Combatting Motor Vehicle Carbon Monoxide at the Source
There are several design solutions to the motor vehicle carbon monoxide problem, and for nearly forty years, individual inventors, suppliers such as Lear Corporation, and automakers have put forward ideas or implemented them. There are patents, dating back to at least as early as 1974, related to carbon monoxide detectors in motor vehicles that either warn the driver when the in-board air reaches a certain threshold and/or shut off the engine.
Automakers have been using engine cut-off designs as a safeguard to remote start features for at least a decade. Two automakers have also added extended engine idle shut-offs to their keyless vehicles to prevent CO poisonings when drivers mistakenly leave their vehicles running. In 2013 Ford became the first automaker to add an engine idle cut-off to its keyless vehicles. This feature shuts off the engine after 30 minutes if there have been no inputs from the driver.
In March 2015, General Motors remedied 50,249 2011-2013 Chevrolet Volt vehicles with a software fix that would shut off the engine after an hour and a half, to prevent drivers from inadvertently leaving the vehicle running. GM was reportedly prompted to implement the recall after two injuries and push from NHTSA. The 2014 and beyond model years already have this feature.

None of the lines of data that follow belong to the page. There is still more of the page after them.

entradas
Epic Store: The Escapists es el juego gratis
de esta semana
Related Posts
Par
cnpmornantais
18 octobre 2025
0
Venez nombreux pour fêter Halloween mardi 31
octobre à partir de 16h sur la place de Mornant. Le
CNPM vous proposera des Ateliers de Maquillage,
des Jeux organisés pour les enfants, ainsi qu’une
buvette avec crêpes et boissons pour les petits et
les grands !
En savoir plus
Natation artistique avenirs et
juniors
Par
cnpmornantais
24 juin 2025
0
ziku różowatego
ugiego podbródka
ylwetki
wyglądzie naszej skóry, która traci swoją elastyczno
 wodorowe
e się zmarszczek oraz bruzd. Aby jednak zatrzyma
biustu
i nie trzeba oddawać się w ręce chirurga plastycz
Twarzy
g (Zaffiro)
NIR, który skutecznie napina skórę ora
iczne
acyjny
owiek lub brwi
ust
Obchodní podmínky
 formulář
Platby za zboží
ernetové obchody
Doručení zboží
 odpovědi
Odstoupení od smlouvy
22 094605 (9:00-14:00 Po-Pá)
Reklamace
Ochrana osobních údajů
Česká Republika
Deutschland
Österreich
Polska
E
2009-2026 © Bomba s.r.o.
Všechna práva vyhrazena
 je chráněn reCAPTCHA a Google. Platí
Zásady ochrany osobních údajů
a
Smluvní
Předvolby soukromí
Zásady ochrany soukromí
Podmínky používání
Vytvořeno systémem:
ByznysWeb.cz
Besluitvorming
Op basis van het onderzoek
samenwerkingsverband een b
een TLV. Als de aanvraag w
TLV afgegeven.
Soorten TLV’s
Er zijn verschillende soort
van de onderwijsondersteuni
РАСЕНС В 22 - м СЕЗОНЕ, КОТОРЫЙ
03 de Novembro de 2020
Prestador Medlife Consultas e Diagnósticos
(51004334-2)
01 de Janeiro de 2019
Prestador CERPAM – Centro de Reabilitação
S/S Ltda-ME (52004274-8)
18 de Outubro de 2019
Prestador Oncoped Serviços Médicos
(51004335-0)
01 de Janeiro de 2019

Another design includes the use of air classification or control module (ACM). This technology combines CO and nitrogen dioxide sensors to protect the cabin air. Some automakers offer ACMs on vehicles with electronic climate control. While ACMs alone do not solve the problem of accumulating CO emanating from a running vehicle, they can be paired with auto shutoff mechanisms or alarms. In 2007, AppliedSensor, chemical sensor components and modules manufacturer, and Sensata Technologies, a developer of industrial sensors and control solutions, announced that their Air Classification Module was being integrated into the 2007 BMW X5 Sport Activity Vehicle: “This ACM prevents the intake of harmful combustion fumes – such as carbon monoxide, nitrogen dioxide and volatile organic compounds: “The module includes a built-in sensor with two separate sensing elements to enable continuous detection of the presence of diesel and gasoline exhaust fumes faster and more reliably. Through integration of a corresponding module in the air intake duct of the vehicle’s heating, ventilation and air conditioning system (HVAC), the sensor can signal accurately timed, automatic activation of air circulation to the vehicle's controls.”
More than 40 years after the advent of the catalytic converter, we still have a CO problem that endangers public health – and we have a menu of technologies that might all but eliminate the threat. The will to fix it seems to be the last obstacle.